I realize this is easier said than done. I've been practicing for a few years. But it has been helping me. Sort out my priorities (happy kids, feed everybody, graduate) and then the lower priorities (nice grades, healthy food every day, etc). And then I realize that it's ok to have PB&J or pancakes for dinner once a week, and to have my husband cook on another day a week, and to take one night a week where I stay up crazy late working on homework, but another two nights a week where I HAVE to go to bed early enough to get enough sleep, even if the homework isn't done... Maybe it's triage of my life. Sometimes it really does feel that way. But then again, the point of triage is to take care of what can be taken care of, and to let go of what cannot.
Have you ever read Single Dad Laughing's Blog post on The Disease Called "Perfection", your post reminds me a lot of it so I went back and reread it.
I struggle myself with old expectations and new disappointments. Negative self talk when it comes to not meeting my own standards (based usually on quantifiable "A"s I used to get in school instead of the real world ambiguity of work, family life, and contentment). I am a master at beginning projects that never get completed and wishing and hoping for things without really working at them (or only working at them in a way that will not lead to failure or risk).
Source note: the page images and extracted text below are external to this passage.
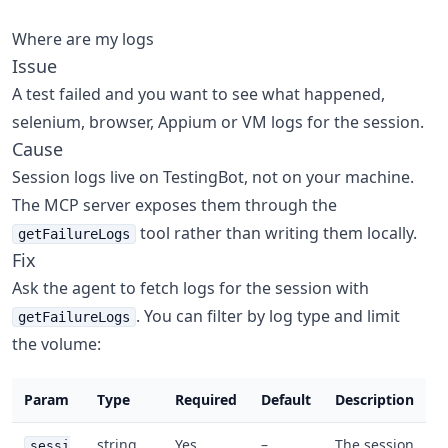
Where are my logs
Issue
A test failed and you want to see what happened,
selenium, browser, Appium or VM logs for the session.
Cause
Session logs live on TestingBot, not on your machine.
The MCP server exposes them through the
tool rather than writing them locally.
getFailureLogs
Fix
Ask the agent to fetch logs for the session with
. You can filter by log type and limit
getFailureLogs
the volume:
Param
Type
Required
Default
Description
string
Yes
–
The session
sessi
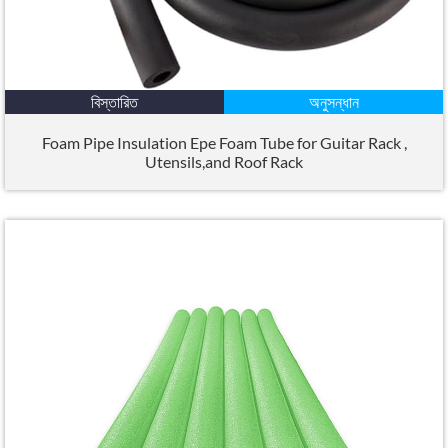
বিস্তারিত
অনুসন্ধান
Foam Pipe Insulation Epe Foam Tube for Guitar Rack
,
Utensils
,
and Roof Rack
I am guilty of looking for validation outside myself instead of being enough for me and being okay with who I am in my own capacity regardless of how limited they may be now compared to what they were when I was young and nothing was set in stone.
I urge you to be kind to yourself. To understand that you are not the sum of your limitations and they do not define you anymore than your accomplishments do.
Well, I promise you this...WHEN you finish my bag, I will LOVE it and RAVE about it, and take it EVERYwhere with me... :-)
Love you!
I still think about your book from time to time and hope that it does get finished!!